Houlihan, P.W. 1989. Scent mounding by beaver (Castor
canadensis): Functional and semiochemical
aspects. M.S. Thesis, SUNY ESF, Syracuse, 184 pp.
Abstract: Multiple hypothesis testing was used to determine the most probable function of the scent moundingbehavior of beaver. Both original data and information from previous studies were used to test predictions from five of the proposed functions. Four of the chemical components (p -methoxyphenol, p - ethylphenol, acetophenone, 1, 2 - benzenediol) of beaver castoreum were tested in bioassays conducted with free-ranging beaver. The study was conducted from May to August, 1987 at Allegany State Park (ASP), New York and May to August, 1988 at Huntington Wildlife Forest, New York (HWF).
Several factors were considered which might influence the number of scent mounds found at 20 sites: family size, length of the perimeter of a site, site complexity, the number of active sites 5 km up-stream and down-stream and the distance to the nearest neighbor. Regression analyses were only significant for the last two factors.

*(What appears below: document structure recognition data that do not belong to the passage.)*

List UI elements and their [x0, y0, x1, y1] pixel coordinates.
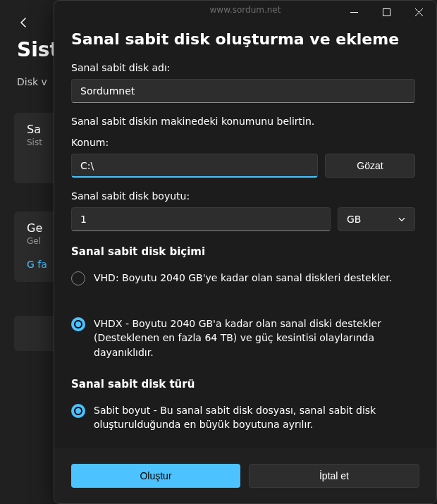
radio-icon [71, 271, 85, 285]
bg-page-title: Sist [17, 38, 59, 61]
titlebar: www.sordum.net [54, 1, 436, 23]
type-heading: Sanal sabit disk türü [71, 378, 415, 391]
type-option-dynamic[interactable]: Dinamik olarak genişletilen (önerilen) -… [71, 441, 415, 443]
bg-page-subtitle: Disk v [17, 76, 47, 87]
size-unit-combo[interactable]: GB [338, 207, 415, 231]
create-vhd-dialog: www.sordum.net Sanal sabit disk oluşturm… [54, 0, 437, 504]
svg-rect-0 [383, 8, 390, 16]
size-label: Sanal sabit disk boyutu: [71, 190, 415, 202]
radio-icon [71, 317, 85, 331]
dialog-footer: Oluştur İptal et [54, 448, 436, 503]
name-label: Sanal sabit disk adı: [71, 62, 415, 73]
radio-icon [71, 404, 85, 418]
dialog-scroll-area[interactable]: Sanal sabit disk oluşturma ve ekleme San… [71, 29, 429, 443]
dialog-title: Sanal sabit disk oluşturma ve ekleme [71, 30, 415, 48]
format-heading: Sanal sabit disk biçimi [71, 245, 415, 258]
location-help: Sanal sabit diskin makinedeki konumunu b… [71, 116, 415, 127]
location-label: Konum: [71, 137, 415, 148]
watermark-text: www.sordum.net [210, 5, 281, 15]
browse-button[interactable]: Gözat [325, 154, 415, 178]
disk-name-input[interactable] [71, 79, 415, 103]
create-button[interactable]: Oluştur [71, 464, 240, 488]
cancel-button[interactable]: İptal et [249, 464, 419, 488]
location-input[interactable] [71, 154, 318, 178]
format-option-vhdx[interactable]: VHDX - Boyutu 2040 GB'a kadar olan sanal… [71, 312, 415, 364]
close-button[interactable] [402, 1, 435, 23]
maximize-button[interactable] [370, 1, 402, 23]
type-option-fixed[interactable]: Sabit boyut - Bu sanal sabit disk dosyas… [71, 399, 415, 436]
size-input[interactable] [71, 207, 331, 231]
chevron-down-icon [398, 215, 406, 223]
minimize-button[interactable] [338, 1, 370, 23]
format-option-vhd[interactable]: VHD: Boyutu 2040 GB'ye kadar olan sanal … [71, 266, 415, 290]
back-icon[interactable] [18, 17, 30, 31]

Only the predictions for a territorial function of scent mounding were supported. A model of territorial defense via scent mounding is presented. Beaver scent mounds probably act both as a scent fence (deterring transient beaver from entering or remaining in a marked site) and are used as a means of assessment during interactions between resident and intruding beaver. A mechanism to account for the greater number of scent mounds at sites with a higher probability of intrusion is also presented.
A total of 225 trials were conducted at 14 sites at ASP and 7
sites at HWF. Both p - ethylphenol and p - methoxyphenol were
behaviorally active. Males reacted more strongly to whole male
castor and p - ethylphenol than females. Reactions at ASP tended
to be stronger than at HWF. The limitations of the bioassay, as
well as questions for future investigations, were discussed.